Délinquance juvénile : une hausse continue
Entre 2021 et 2024, le nombre d'affaires impliquant des enfants en conflit avec la loi n'a cessé d'augmenter, atteignant en 2024 son niveau le plus élevé, avec 28.318 dossiers enregistrés et 33.093 enfants poursuivis. Si la progression est constante depuis la crise sanitaire liée au Covid 19, l'année 2024 marque toutefois un infléchissement du rythme, avec une hausse limitée du nombre d'enfants poursuivis (+0,5 %). Un indicateur qui traduit un changement d'approche du Ministère public, davantage orienté vers la rationalisation des poursuites et le recours à des mesures alternatives adaptées à la spécificité de l'enfance, spécifient les auteurs du 8ème rapport.

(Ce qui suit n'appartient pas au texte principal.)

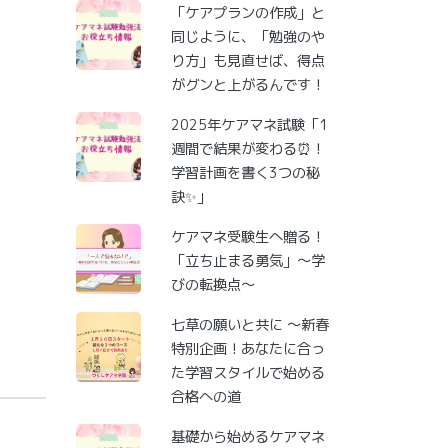
「ケアプランの作成」と
同じように、「勉強のや
り方」も見直せば、得点
がグンと上がるんです！
2025年ケアマネ試験「1
週間で結果が変わる⏰！
学習計画を書く3つの秘
訣✨」
ケアマネ受験生へ贈る！
「立ち止まる勇気」～学
びの転換点～
七草の願いと共に ～新春
特別企画！あなたに合っ
た学習スタイルで始める
合格への道
基礎から始めるケアマネ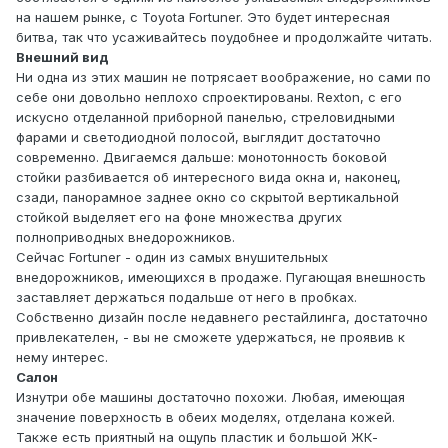
на нашем рынке, с Toyota Fortuner. Это будет интересная
битва, так что усаживайтесь поудобнее и продолжайте читать.
Внешний вид
Ни одна из этих машин не потрясает воображение, но сами по
себе они довольно неплохо спроектированы. Rexton, с его
искусно отделанной приборной панелью, стреловидными
фарами и светодиодной полосой, выглядит достаточно
современно. Двигаемся дальше: монотонность боковой
стойки разбивается об интересного вида окна и, наконец,
сзади, панорамное заднее окно со скрытой вертикальной
стойкой выделяет его на фоне множества других
полноприводных внедорожников.
Сейчас Fortuner - один из самых внушительных
внедорожников, имеющихся в продаже. Пугающая внешность
заставляет держаться подальше от него в пробках.
Собственно дизайн после недавнего рестайлинга, достаточно
привлекателен, - вы не сможете удержаться, не проявив к
нему интерес.
Салон
Изнутри обе машины достаточно похожи. Любая, имеющая
значение поверхность в обеих моделях, отделана кожей.
Также есть приятный на ощупь пластик и большой ЖК-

Dans le détail, la délinquance contre les personnes reste prédominante avec 5.988 affaires impliquant 9.393 enfants poursuivis. Les affaires de violences, coups et blessures arrivent largement en tête, illustrant une conflictualité encore marquée chez les mineurs. Les infractions contre les biens (5.875 affaires), en particulier le vol, occupent la deuxième position, confirmant la persistance de ce schéma classique de la délinquance juvénile.
Les infractions liées à la drogue, à la sécurité publique ou à certaines législations spéciales représentent également une part significative des dossiers, tandis que les atteintes à la morale publique et à la famille, bien que moins nombreuses, demeurent sensibles par leur nature.

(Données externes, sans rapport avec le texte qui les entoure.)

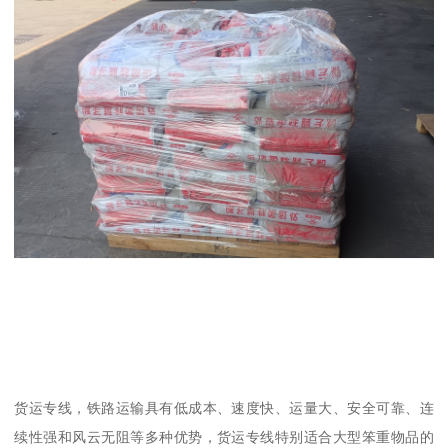
货运专线，铁路运输具有低成本、速度快、运量大、安全可靠、连
续性强和风云无阻等多种优势，货运专线特别适合大型笨重物品的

Autre enseignement majeur : l'âge constitue un facteur déterminant. Près de deux tiers des enfants poursuivis ont entre 16 et 18 ans, une tranche d'âge où se concentrent les situations de rupture, de décrochage et de vulnérabilité sociale. À l'inverse, les poursuites restent marginales chez les moins de 12 ans. En détails, les enfants âgés de 12 à 14 ans représentent 6,3 %, tandis que les moins de 12 ans ne dépassent pas 1,5 %.
Protection judiciaire
Parallèlement à l'augmentation du nombre d'affaires, le nombre d'enfants victimes a également connu une hausse en 2024, atteignant 9.948 victimes, contre 9.357 en 2023. En parallèle, la réponse judiciaire se renforce. Les parquets ont pris 10.134 mesures de protection en faveur des enfants victimes en 2024, enregistrant une augmentation de 57,9 % par rapport à 2023.

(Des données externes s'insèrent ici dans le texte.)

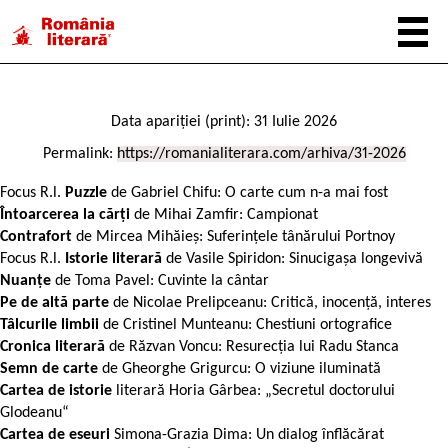
Data apariției (print): 31 Iulie 2026
Permalink:
https://romanialiterara.com/arhiva/31-2026
Focus R.l.
Puzzle
de Gabriel Chifu: O carte cum n-a mai fost
Întoarcerea la cărți
de Mihai Zamfir: Campionat
Contrafort
de Mircea Mihăieș: Suferințele tânărului Portnoy
Focus R.l.
Istorie literară
de Vasile Spiridon: Sinucigașa longevivă
Nuanțe
de Toma Pavel: Cuvinte la cântar
Pe de altă parte
de Nicolae Prelipceanu: Critică, inocență, interes
Tâlcurile limbii
de Cristinel Munteanu: Chestiuni ortografice
Cronica literară
de Răzvan Voncu: Resurecția lui Radu Stanca
Semn de carte
de Gheorghe Grigurcu: O viziune iluminată
Cartea de istorie
literară Horia Gârbea: „Secretul doctorului
Glodeanu“
Cartea de eseuri
Simona-Grazia Dima: Un dialog înflăcărat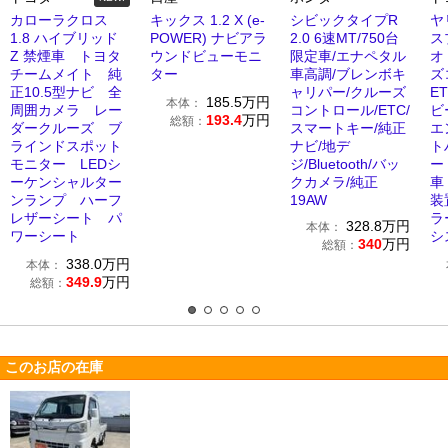
カローラクロス
キックス 1.2 X (e-
シビックタイプR
ヤ
1.8 ハイブリッド
POWER) ナビアラ
2.0 6速MT/750台
ス
Z 禁煙車 トヨタ
ウンドビューモニ
限定車/エナペタル
オ
チームメイト 純
ター
車高調/ブレンボキ
ズ
正10.5型ナビ 全
ャリパー/クルーズ
E
185.5
万円
本体：
周囲カメラ レー
コントロール/ETC/
ビ
193.4
万円
総額：
ダークルーズ ブ
スマートキー/純正
エ
ラインドスポット
ナビ/地デ
ト
モニター LEDシ
ジ/Bluetooth/バッ
ー
ーケンシャルター
クカメラ/純正
車
ンランプ ハーフ
19AW
装
レザーシート パ
ラ
328.8
万円
本体：
ワーシート
シ
340
万円
総額：
338.0
万円
本体：
349.9
万円
総額：
このお店の在庫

Ces mesures s'inscrivent dans le cadre de l'activation des articles 510 et 511 du Code de procédure pénale, garantissant la protection légale, psychologique et sociale des enfants victimes, leur réinsertion et leur accompagnement jusqu'à leur rétablissement, précise le document. Ces dispositions visent à garantir une prise en charge juridique adaptée, des conditions d'accueil sécurisées, ainsi qu'un accompagnement permettant de limiter les conséquences des violences subies et de favoriser la réinsertion des enfants concernés.
Cette mobilisation s'est traduite, en 2024, par l'adoption de 10.134 mesures de protection, sur la base des réquisitions du Ministère public. Un niveau en nette progression, en hausse de 57,9 % par rapport à 2023, année durant laquelle 6.418 mesures avaient été mises en œuvre au profit des enfants victimes.